Theresa May has told the House of Commons that her trade deal with the EU was better than the one eventually struck by Boris Johnson.

The former prime minister said that she would vote later today in favour of the EU/UK Trade and Cooperation Agreement reached by her successor on Christmas Eve, but told MPs that she had offered them a “better deal” in 2019.

And she took a swipe at hardline Brexiteers on the Tory backbenches who judge the success of a deal by the extent to which it frees the UK from entanglement in multilateral organisations like the EU, declaring: “Sovereignty does not mean isolationism.”

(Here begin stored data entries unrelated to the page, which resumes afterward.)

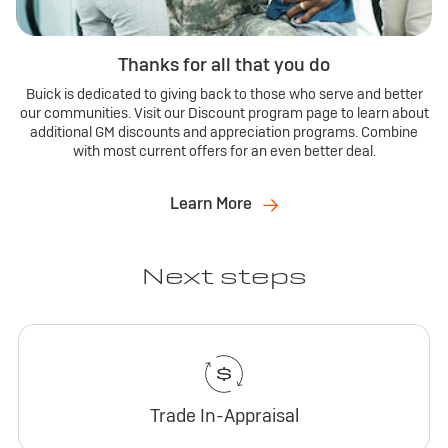
Thanks for all that you do
Buick is dedicated to giving back to those who serve and better
our communities. Visit our Discount program page to learn about
additional GM discounts and appreciation programs. Combine
with most current offers for an even better deal.
Learn More
Next steps
Trade In-Appraisal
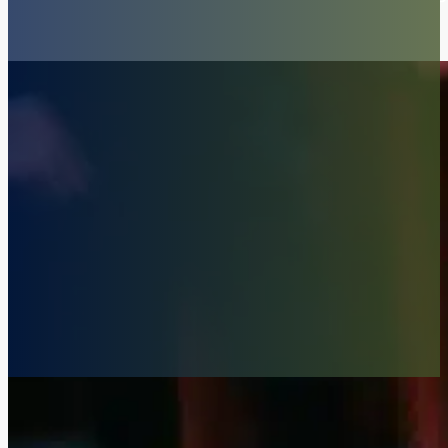
Consultations in San Diego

Ms May said she was “disappointed” in the deal Mr Johnson has reached on services and his failure to achieve the “groundbreaking” settlement for the financial sector which she had promised. She urged him to return to the negotiating table and fight for better arrangements for the sector which makes up 80 per cent of the UK economy.

“We have a deal in trade, which benefits the EU, but not a deal in services, which would have benefited the UK,” she told MPs.

Ms May also raised concerns about the security arrangements in Mr Johnson’s deal, which she suggested could harm the fight against modern slavery and child abduction.

And she said that the complex structure of joint committees and panels constructed to oversee the implementation and interpretation of Mr Johnson’s deal ”without any formal reference to this parliament” meant that the Christmas Eve agreement would not “excise the EU from our lives”.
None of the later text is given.